Alex Mackenzie
October 2, 2023

Post-Transformers and Hyena Hierarchy

In this post, we dive into the history of LLMs as well as an alternative to the Transformer architecture called Hyena.

Breaking the Quadratic Barrier

Hyena clans are arranged in what’s known as a “linear dominance hierarchy”. This means that there’s a one-to-one chain of command: Hyena 3 reports to Hyena 2, and Hyena 2 reports to, you guessed it, Hyena 1.

This structure is also present in baboons, wolves, and perhaps most notably, chickens... ever wondered where the phrase “pecking order” came from?

Don’t worry, Tapestry isn’t expanding its purview into primers on the animal kingdom.

Instead, I’ve been ruminating of late on the logical end state (or as Palmer Luckey puts it — the “final platform”) of LLMs. What will this technology look and feel like when it reaches maturity? What does the “iPhone” of Generative AI look like?

Well, for a start, LLM context-limits don’t feel particularly mature to me. Rather, they’re akin to the bandwidth limits that were present in early mobile network generations. Good luck using TikTok, Spotify, Discord, etc., with 2G’s 50 kbps!

So, what’s being done today to loosen this constraint?

Well, it’s fair to say that one solution — vector databases — received its fair share of... attention. Given how models du jour price (ie per [X]K tokens), perhaps vector dbs will remain the most economically viable solution. However, another approach has recently come into play: Hyena Hierarchy.

Hyena is proposed to be a drop-in replacement (much like Zig is for C!) for the Transformer’s key mechanism — the attention operator — which, whilst a seminal innovation, is the source of LLMs’ scaling challenges to date.

Throughout this primer I’ll walk you through:

  • How and why we arrived at the attention mechanism (RNNs, LSTMs, GRUs, etc.)
  • How the attention mechanism actually works - step by step
  • Why we need an alternative to attention
  • Said alternative to attention - “Hyena”

If the fastest growing application of all time was unlocked via “attention”, then it’s incumbent on us (as investors at least) to study where the puck is heading next.

Let’s see if attention, in fact, isn’t all you need?

Hyena is defined as: a sub-quadratic drop-in replacement for attention constructed by interleaving implicitly parametrised long-convolutions and data-controlled gating.

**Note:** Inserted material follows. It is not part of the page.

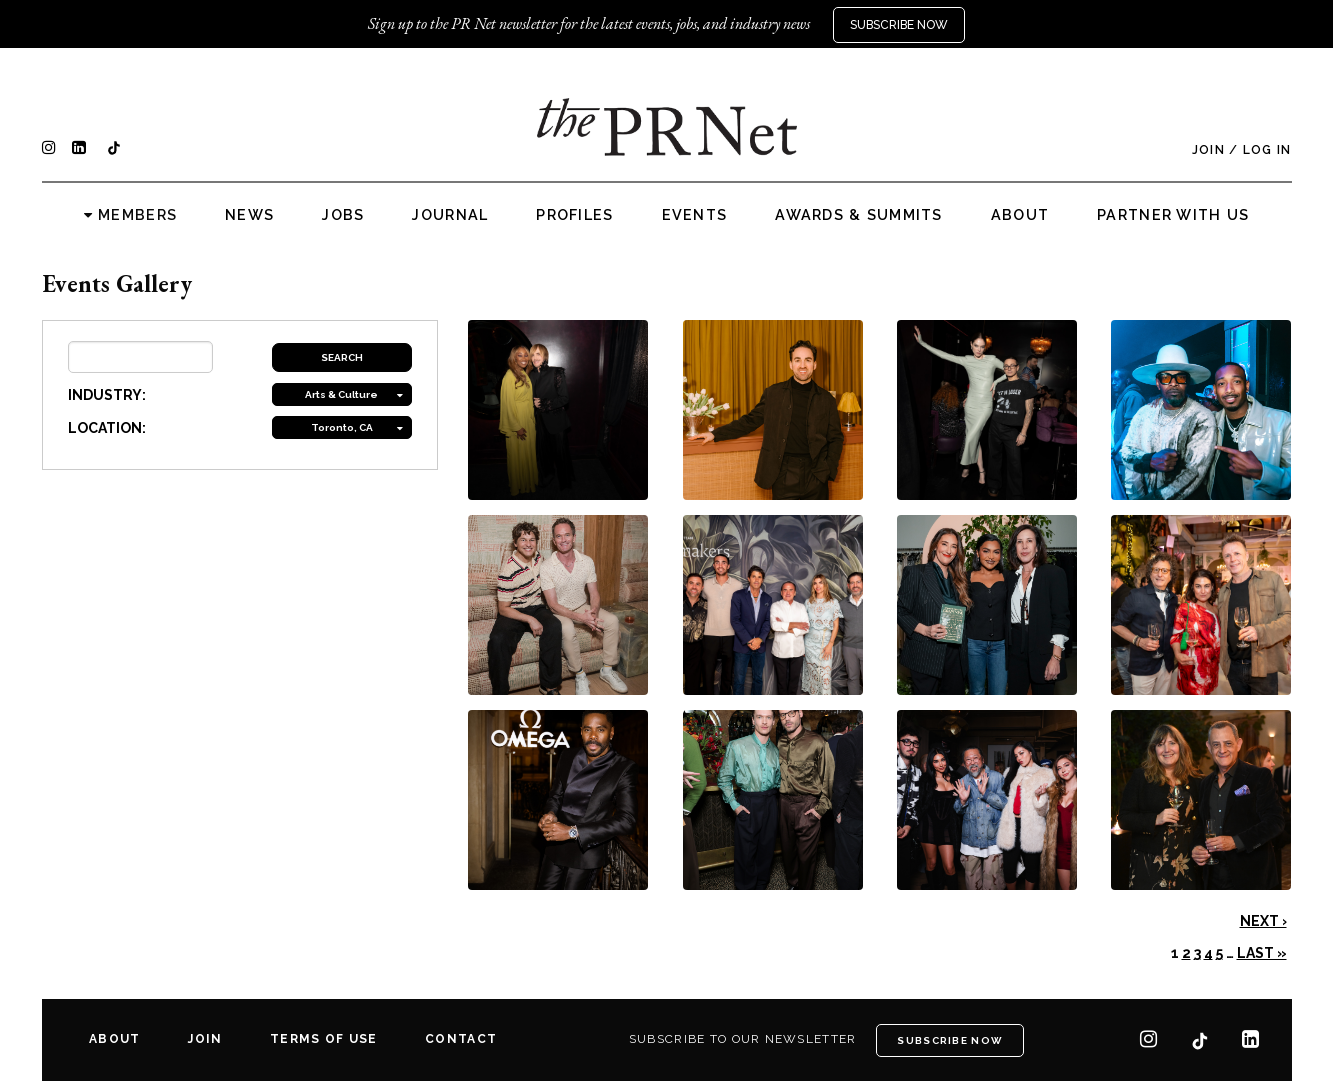  What do you see at coordinates (1263, 921) in the screenshot?
I see `Next ›` at bounding box center [1263, 921]. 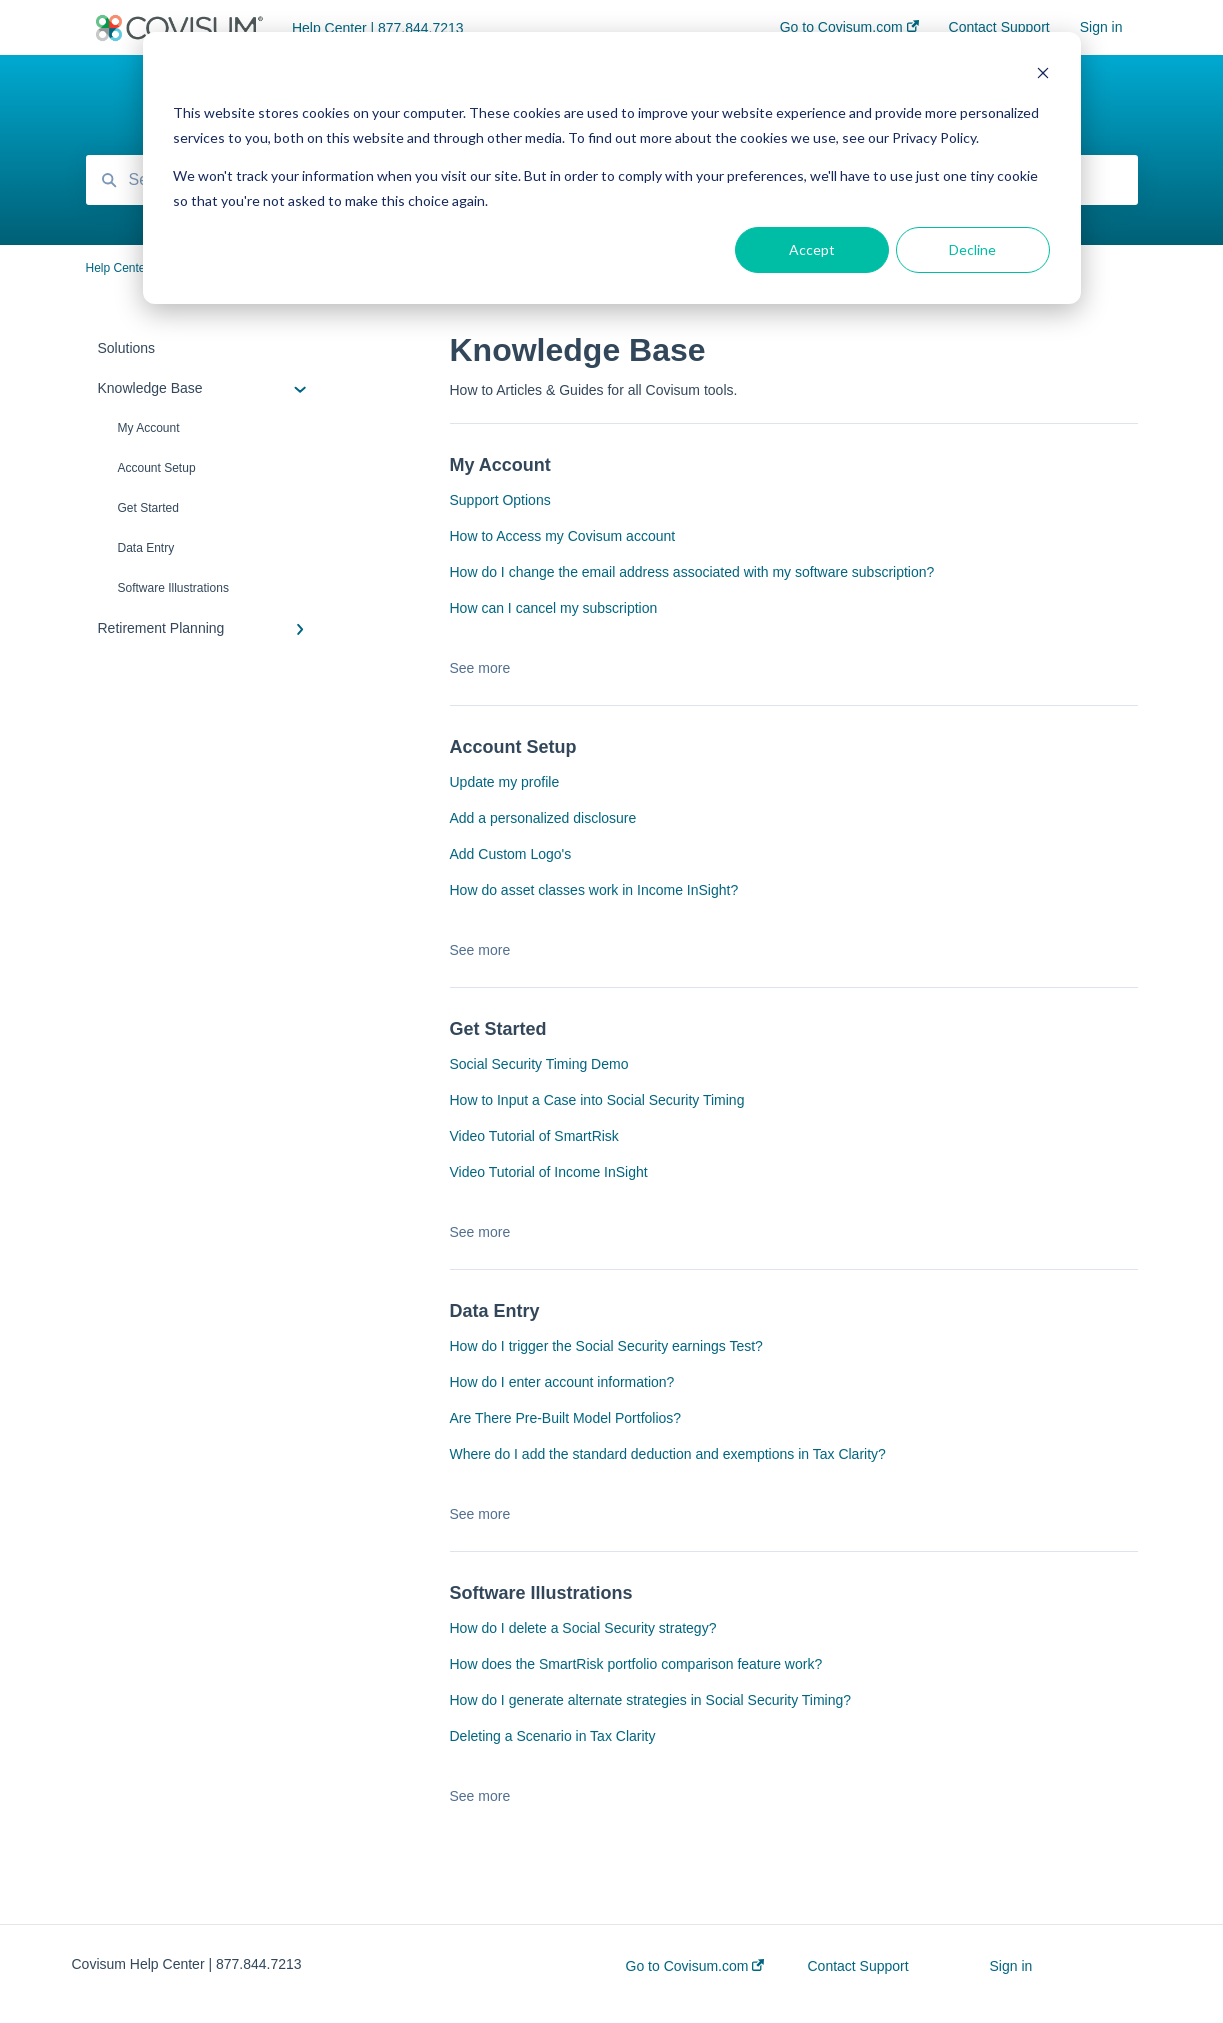 I want to click on My Account, so click(x=149, y=428).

Before we dig in here, it’s worth remembering that machine learning may be full of complex math, but all of this math is ultimately attempting to recreate how we as humans, rather effortlessly, make predictions:

So, throughout this primer, I’ll push you to think about how you yourself, very naturally, make specific predictions, before I reveal how a given model does so. If you listen to Deepmind’s podcast, you’ll notice that much of the team’s time is spent ultimately running the same exercise.

Conveniently, the “attention mechanism” present in Transformers is a good opportunity to begin this exercise. For example, in the sentence: “hello, please subscribe to my…”, if you were to predict the next word in this sentence, I suspect (or hope!) some of you may predict “newsletter”.

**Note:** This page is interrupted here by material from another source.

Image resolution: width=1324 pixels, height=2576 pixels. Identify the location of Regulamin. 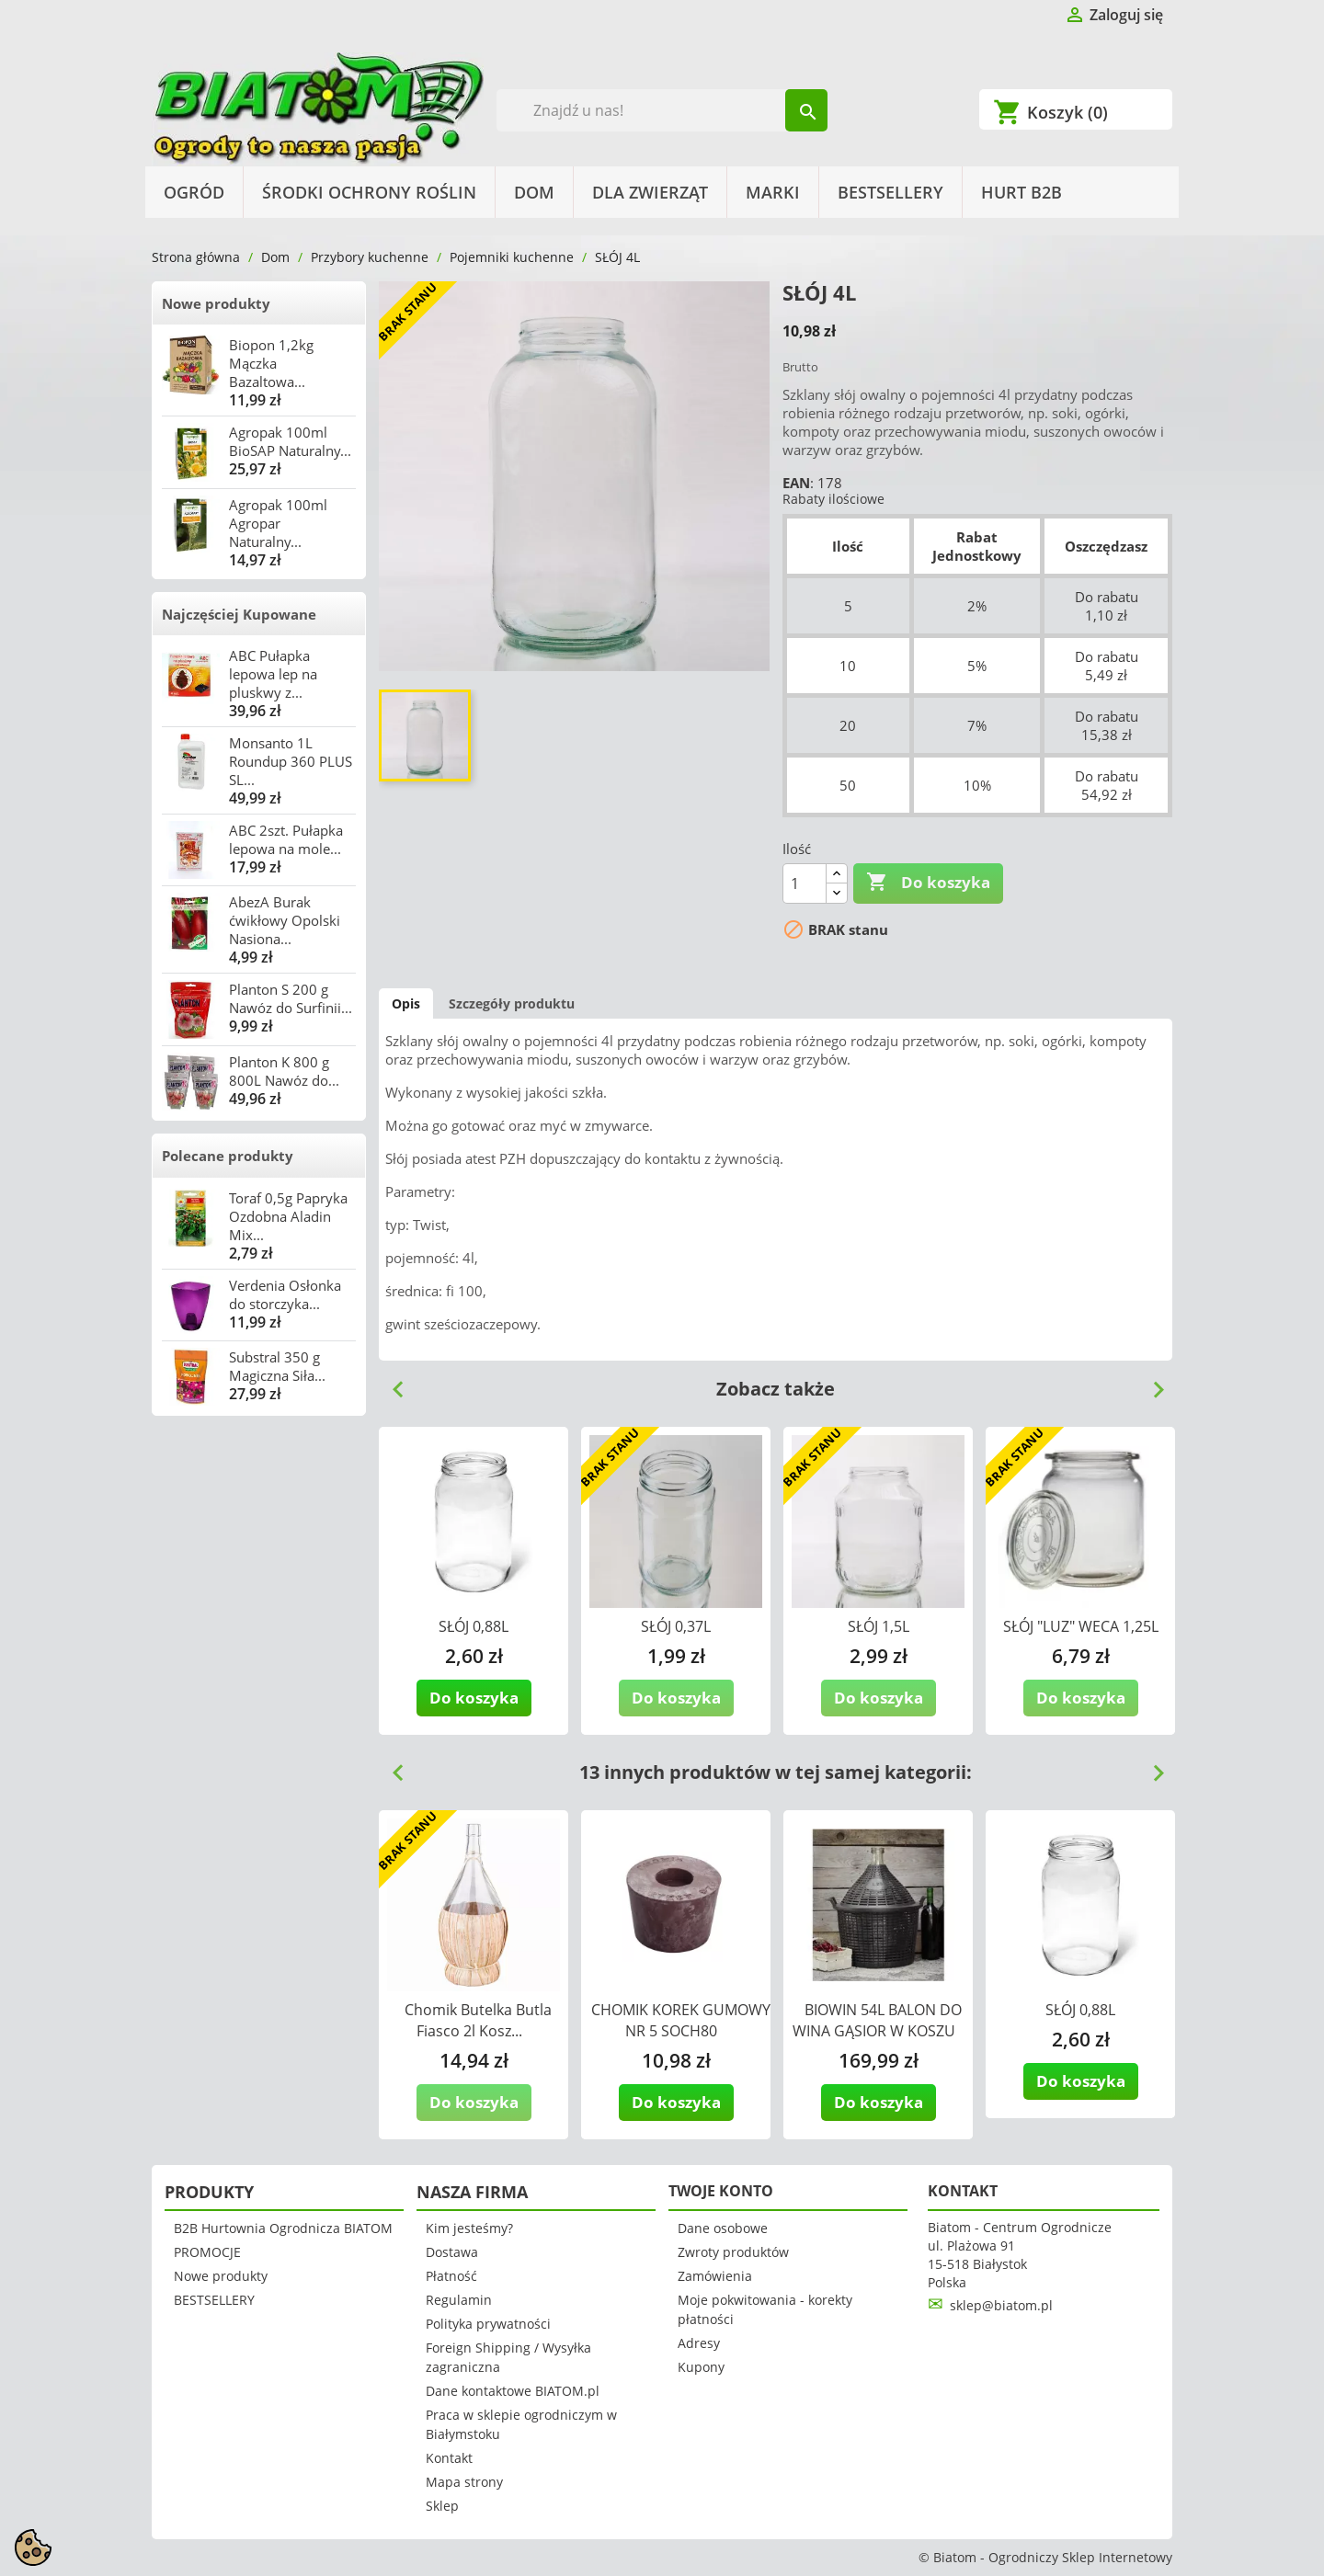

Analyse this sentence, what about it would increase your likelihood of making this prediction? Do genuinely give this a go.

Well, you may pay heed (or, attention) to the word “subscribe”, and if you do, you would likely ask yourself… what’s possible to subscribe to? [SaaS products, Dollar Shave Club, …newsletters].

In tandem, you might pay attention to the word “my” given its relation to, or influence on, the word “subscribe”. If you have context (ie you’ve been “trained”) on who I am, you may pick the word “newsletter” from your word list. Why? Because you know that I’m the author of a newsletter called Why Now, not the founder of DSC.

Similarly, words like “please”, “hello” or “to” should have less attention placed on them. They don’t exactly contribute here.

I suspect that for most of you this invention doesn’t exactly feel, groundbreaking? Good, in many ways the idea itself isn’t. However, it’s important to understand on a technical level how we got here, so that we can then better predict what comes after Transformers.

We’ll do this first by studying Recurrent Neural Networks (RNNs), and then by delving into the actual architecture of a Transformer.

RNNs are often the architecture of choice for making predictions based on sequential data (e.g., sentences, audio, time-series, etc.), because, unlike traditional “feed forward neural networks” (your run-of-the-mill neural net), they’re ~capable of preserving an intermediary state (known as a “hidden state”):

Let’s go back to our “hello, please subscribe to my...” example, to demonstrate (on an admittedly theoretically level), why this state maintenance matters.

If our RNN “remembers” that it’s already processed the word “subscribe”, then when it later processes the word “my”, this new word has a little more context. Ie, the model may (theoretically) ask itself: what does Alex own that people could subscribe to?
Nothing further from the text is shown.